EXERCISE DATA:

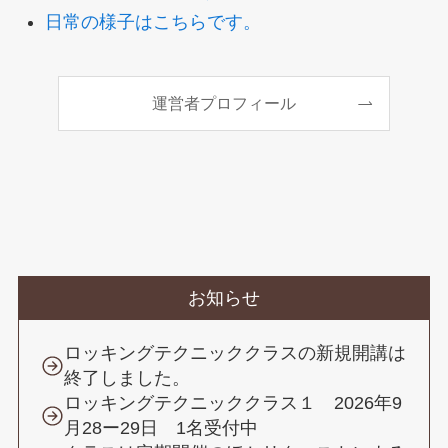
日常の様子はこちらです。
運営者プロフィール
お知らせ
ロッキングテクニッククラスの新規開講は
終了しました。
ロッキングテクニッククラス１ 2026年9
月28ー29日 1名受付中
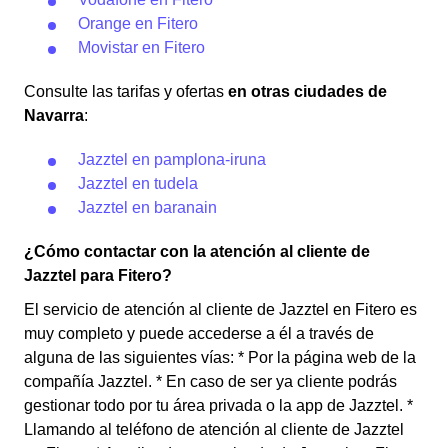
Orange en Fitero
Movistar en Fitero
Consulte las tarifas y ofertas
en otras ciudades de
Navarra
:
Jazztel en pamplona-iruna
Jazztel en tudela
Jazztel en baranain
¿Cómo contactar con la atención al cliente de
Jazztel para Fitero?
El servicio de atención al cliente de Jazztel en Fitero es
muy completo y puede accederse a él a través de
alguna de las siguientes vías: * Por la página web de la
compañía Jazztel. * En caso de ser ya cliente podrás
gestionar todo por tu área privada o la app de Jazztel. *
Llamando al teléfono de atención al cliente de Jazztel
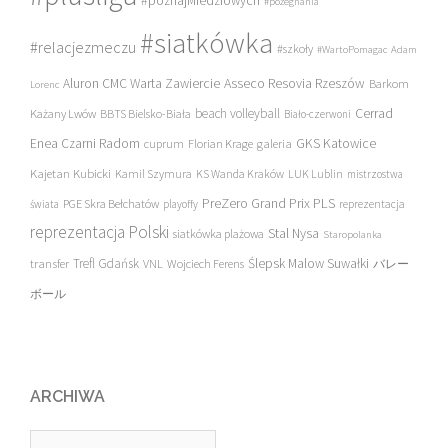
#poznajMiedziowych
#pożegnania
#siatkówka
#relacjezmeczu
#szkoły
#WartoPomagac
Adam
Asseco Resovia Rzeszów
Aluron CMC Warta Zawiercie
Barkom
Lorenc
beach volleyball
Cerrad
Każany Lwów
BBTS Bielsko-Biała
Biało-czerwoni
Enea Czarni Radom
galeria
GKS Katowice
cuprum
Florian Krage
Kajetan Kubicki
Kamil Szymura
KS Wanda Kraków
LUK Lublin
mistrzostwa
PreZero Grand Prix PLS
PGE Skra Bełchatów
świata
playoffy
reprezentacja
reprezentacja Polski
Stal Nysa
siatkówka plażowa
Staropolanka
transfer
Trefl Gdańsk
Ślepsk Malow Suwałki
VNL
Wojciech Ferens
バレー
ボール
ARCHIWA
Archiwa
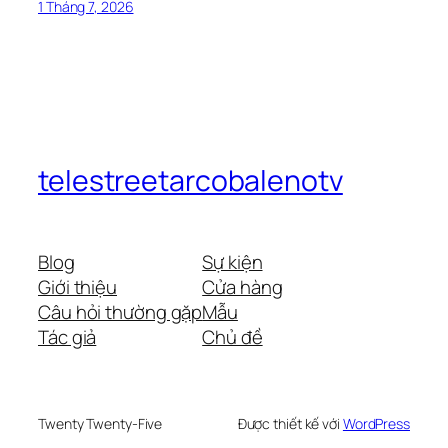
1 Tháng 7, 2026
telestreetarcobalenotv
Blog
Sự kiện
Giới thiệu
Cửa hàng
Câu hỏi thường gặp
Mẫu
Tác giả
Chủ đề
Twenty Twenty-Five
Được thiết kế với
WordPress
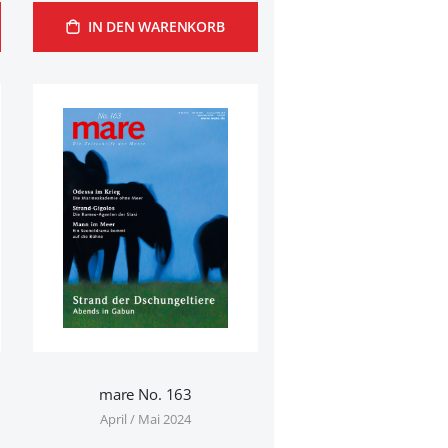
IN DEN WARENKORB
mare No. 163
April / Mai 2024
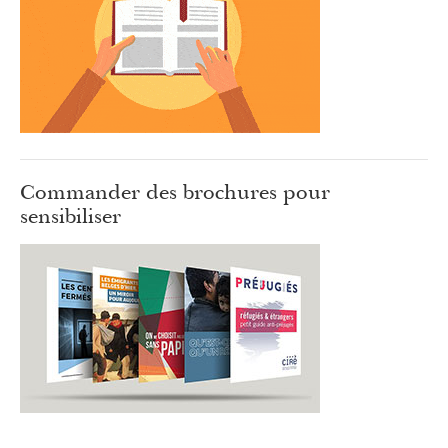
Commander des brochures pour
sensibiliser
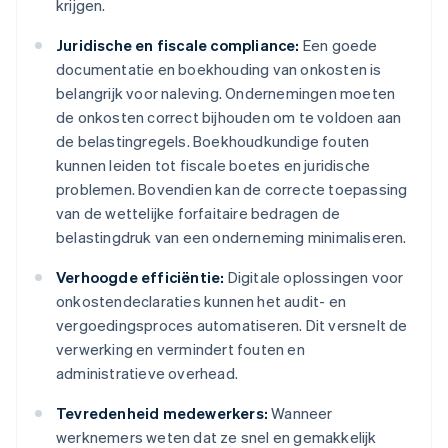
krijgen.
Juridische en fiscale compliance:
Een goede
documentatie en boekhouding van onkosten is
belangrijk voor naleving. Ondernemingen moeten
de onkosten correct bijhouden om te voldoen aan
de belastingregels. Boekhoudkundige fouten
kunnen leiden tot fiscale boetes en juridische
problemen. Bovendien kan de correcte toepassing
van de wettelijke forfaitaire bedragen de
belastingdruk van een onderneming minimaliseren.
Verhoogde efficiëntie:
Digitale oplossingen voor
onkostendeclaraties kunnen het audit- en
vergoedingsproces automatiseren. Dit versnelt de
verwerking en vermindert fouten en
administratieve overhead.
Tevredenheid medewerkers:
Wanneer
werknemers weten dat ze snel en gemakkelijk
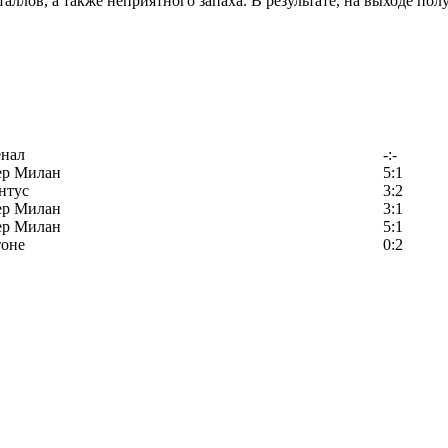
ллов, а также неприятного запаха. В результате, на выходе полу
енал
-:-
ер Милан
5:1
нтус
3:2
ер Милан
3:1
ер Милан
5:1
тоне
0:2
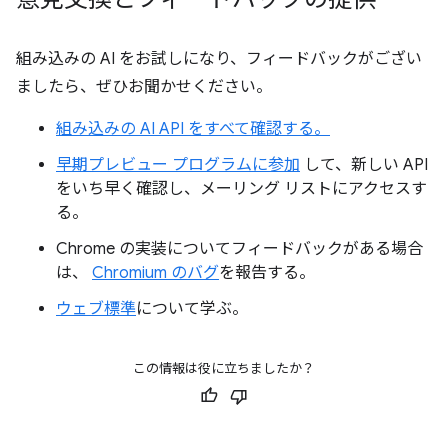
組み込みの AI をお試しになり、フィードバックがござい
ましたら、ぜひお聞かせください。
組み込みの AI API をすべて確認する。
早期プレビュー プログラムに参加
して、新しい API
をいち早く確認し、メーリング リストにアクセスす
る。
Chrome の実装についてフィードバックがある場合
は、
Chromium のバグ
を報告する。
ウェブ標準
について学ぶ。
この情報は役に立ちましたか？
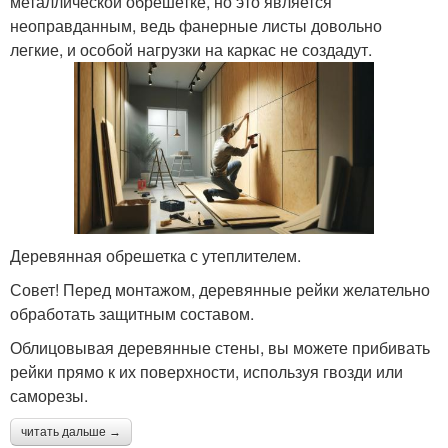
металлической обрешетке, но это является
неоправданным, ведь фанерные листы довольно
легкие, и особой нагрузки на каркас не создадут.
Деревянная обрешетка с утеплителем.
Совет! Перед монтажом, деревянные рейки желательно
обработать защитным составом.
Облицовывая деревянные стены, вы можете прибивать
рейки прямо к их поверхности, используя гвозди или
саморезы.
читать дальше →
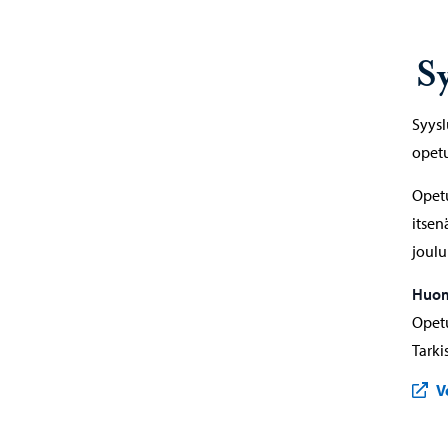
S
Syysl
opetus
Opetu
itsen
joulu
Huoma
Opetu
Tarki
V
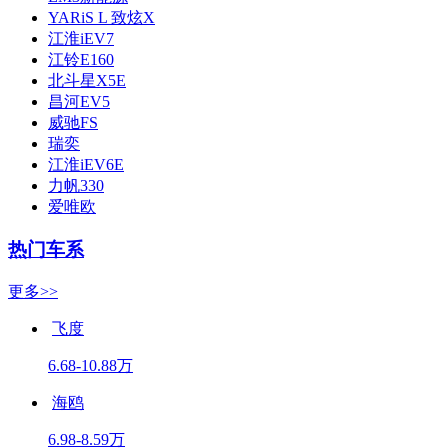
YARiS L 致炫X
江淮iEV7
江铃E160
北斗星X5E
昌河EV5
威驰FS
瑞奕
江淮iEV6E
力帆330
爱唯欧
热门车系
更多>>
飞度
6.68-10.88万
海鸥
6.98-8.59万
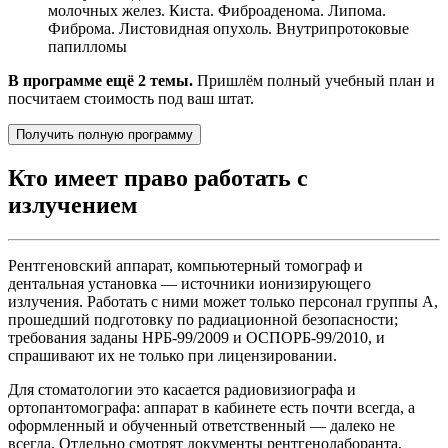
молочных желез. Киста. Фиброаденома. Липома.
Фиброма. Листовидная опухоль. Внутрипротоковые
папилломы
В программе ещё 2 темы.
Пришлём полный учебный план и
посчитаем стоимость под ваш штат.
Получить полную программу
Кто имеет право работать с
излучением
Рентгеновский аппарат, компьютерный томограф и
дентальная установка — источники ионизирующего
излучения. Работать с ними может только персонал группы А,
прошедший подготовку по радиационной безопасности;
требования заданы НРБ-99/2009 и ОСПОРБ-99/2010, и
спрашивают их не только при лицензировании.
Для стоматологии это касается радиовизиографа и
ортопантомографа: аппарат в кабинете есть почти всегда, а
оформленный и обученный ответственный — далеко не
всегда. Отдельно смотрят документы рентгенолаборанта,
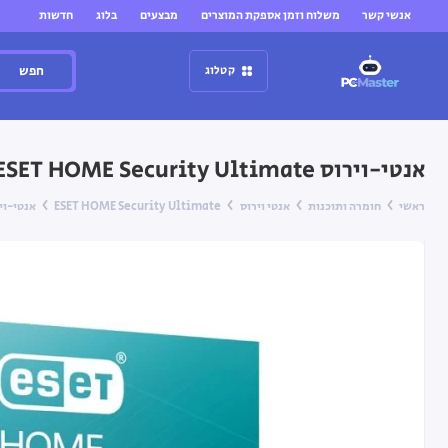
אנשי קשר
משלוח וזמן אספקת המוצרים
מבצעים
בלוג
חדשות
חפש
קטלוג
אנטי-וירוס ESET HOME Security Ultimate – מפתח רישיון ל-6 מחשבים — ל-3 שנים
ראשי
חומרה ותוכנות
אנטי וירוס
ESET HOME Security Ultimate
אנטי-וירוס ESET HOME Security Ultimate – מפתח רי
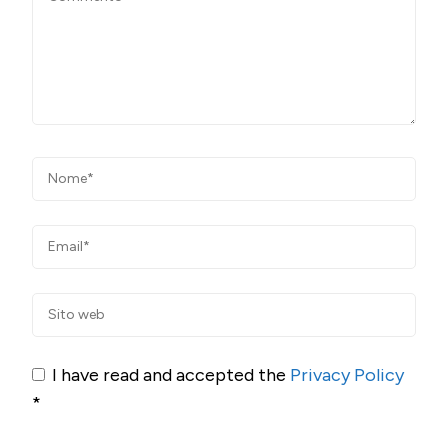
I have read and accepted the
Privacy Policy
*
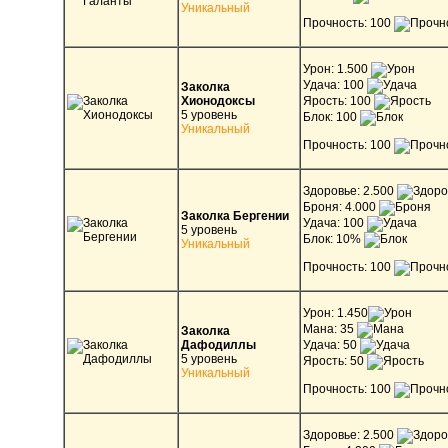
Уникальный
Прочность: 100
Урон: 1.500
Удача: 100
Заколка
Хионодоксы
Ярость: 100
5 уровень
Блок: 100
Уникальный
Прочность: 100
Здоровье: 2.500
Броня: 4.000
Заколка Бергении
Удача: 100
5 уровень
Блок: 10%
Уникальный
Прочность: 100
Урон: 1.450
Мана: 35
Заколка
Дафодиллы
Удача: 50
5 уровень
Ярость: 50
Уникальный
Прочность: 100
Здоровье: 2.500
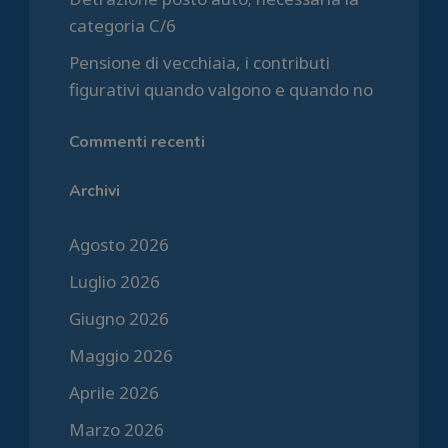
categoria C/6
Pensione di vecchiaia, i contributi
figurativi quando valgono e quando no
Commenti recenti
Archivi
Agosto 2026
Luglio 2026
Giugno 2026
Maggio 2026
Aprile 2026
Marzo 2026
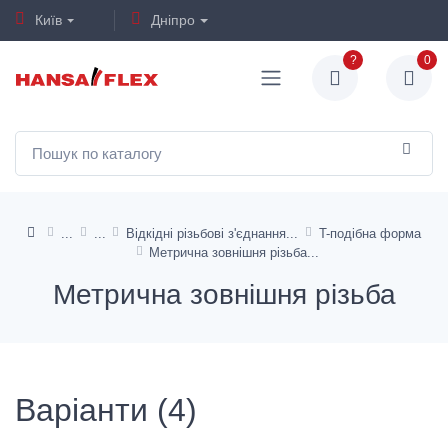
Київ
Дніпро
?
0
Відкідні різьбові з'єднання
T-подібна форма
Метрична зовнішня різьба
Метрична зовнішня різьба
Варіанти (4)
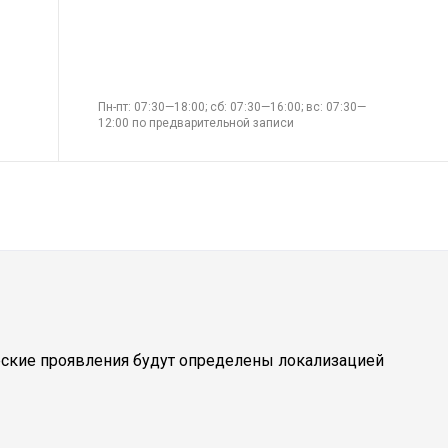
Пн-пт: 07:30—18:00; сб: 07:30—16:00; вс: 07:30—
12:00 по предварительной записи
еские проявления будут определены локализацией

PROBLEM DETAILS:
Every line above in which the word "אנטי" is present must be copied into the answer.

ANSWER BOX:
אנטי-וירוס ESET HOME Security Ultimate – מפתח רישיון ל-6 מחשבים — ל-3 שנים
אנטי וירוס
אנטי-וירוס ESET HOME Security Ultimate – מפתח רי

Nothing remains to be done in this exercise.